Once the plane was refueled and the pax and two stewardesses let off at Sea Tac, they took off again, ostensibly for Mexico but actually planned for Reno, maybe to refuel.

Cooper wanted to take off with the aft stairs down. When advised that the plane couldn't rotate in that configuration he initially planned to have the onboard stewardess, Tina Mucklow, lower the stairs for him once airborne. Later, he decided to lower the stairs himself and Ms. Mucklow went up to the cockpit for the remainder of the flight.

They were doing 170 knots indicated with stairs and gear down and flaps 15 at 10,000 feet or below according to information in the FBI files. Ground speed, true airspeed and miles per hour numbers seem to be mixed into some of the media accounts.

The crew 'felt an oscillation' somewhere near Portland but continued to Reno seemingly not sure if the hijacker was still aboard. They told the rider over the interphone or PA that the stairs needed to be raised for landing to avoid damage but got no response.

They landed at Reno dragging the stairs and a search found that the passenger was no longer onboard.

I always thought that the story about the SR-71 joining the search for D.B. Cooper was probably urban legend but one of the documents indicates that five passes were indeed made by the SR but nothing was photographed due to cloud cover.

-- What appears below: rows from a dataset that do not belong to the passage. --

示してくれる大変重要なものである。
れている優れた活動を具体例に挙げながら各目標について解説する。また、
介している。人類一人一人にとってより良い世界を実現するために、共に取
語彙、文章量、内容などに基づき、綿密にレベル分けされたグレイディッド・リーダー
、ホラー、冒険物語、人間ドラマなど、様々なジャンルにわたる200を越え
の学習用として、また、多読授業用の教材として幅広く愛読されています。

There was a 'fake news' D.B. Cooper interview story picked up in 1972 by several media outlets including Newsweek and the LA Times. Someone calling himself Seth Thomas supposedly set up a meeting between Cooper and a reporter for a new weekly publication named LA. Much of the material in the published 'interview' seems to me to come from the FBI interview documents, I wonder if a 'journalist' was leaked copies to create this apparent media hoax of the perp's survival?

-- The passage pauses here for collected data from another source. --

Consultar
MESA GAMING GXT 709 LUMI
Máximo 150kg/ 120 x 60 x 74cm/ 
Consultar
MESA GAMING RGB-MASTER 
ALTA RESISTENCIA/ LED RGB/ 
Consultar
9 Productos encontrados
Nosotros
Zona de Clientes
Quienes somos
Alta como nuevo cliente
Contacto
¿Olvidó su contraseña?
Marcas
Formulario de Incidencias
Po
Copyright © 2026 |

Later the story was debunked and it turns out that the ersatz interviewee was a con-man who received $30,000 and was already in jail before the first installment of the story ran. The reporter turned out to be a guy named Karl Fleming who, predictably, insisted that he did nothing to mislead the readers. When confronted with the, uh, inaccuracies he insisted that the series was an adventure chronicle, as much about him as about D.B. Cooper.

These questionable claims about the hijacking still pop up in print and in TV 'documentaries' but the FBI has officially put the case on ice:

The FBI says it is ending its 45-year pursuit of D.B. Cooper and giving up any real hope of closing the case file on the nation’s only unsolved hijacking. But don’t think the legend — and the quest for Cooper — won’t live on.

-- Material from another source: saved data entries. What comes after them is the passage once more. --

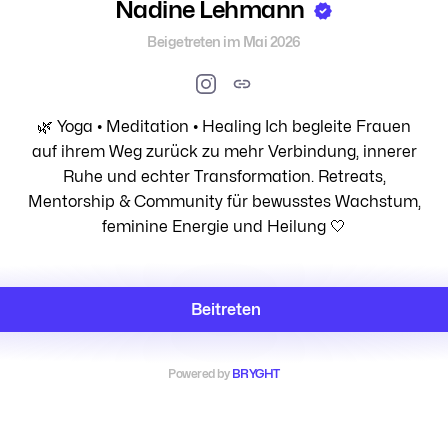
Nadine Lehmann
Beigetreten im Mai 2026
🌿 Yoga • Meditation • Healing Ich begleite Frauen
auf ihrem Weg zurück zu mehr Verbindung, innerer
Ruhe und echter Transformation. Retreats,
Mentorship & Community für bewusstes Wachstum,
feminine Energie und Heilung 🤍
Beitreten
Powered by
BRYGHT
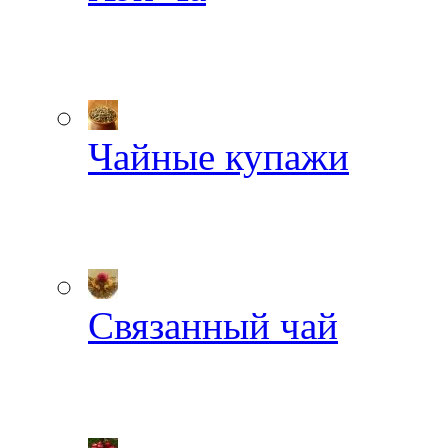
Чайные купажи
Связанный чай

The bureau announced Tuesday that it was “redirecting resources” that had been allocated to the investigation into the Thanksgiving Eve 1971 hijacking of a Seattle-bound Boeing 727 that ended when a tall, dark-complexioned man who had identified himself as “D.B. Cooper” parachuted into the pitch dark Northwest night sky with a satchel containing $200,000 in cash. He was never seen again.

The bureau said the case, dubbed NORJAK, has been active since, becoming one of the agency’s “longest and most exhaustive investigations.”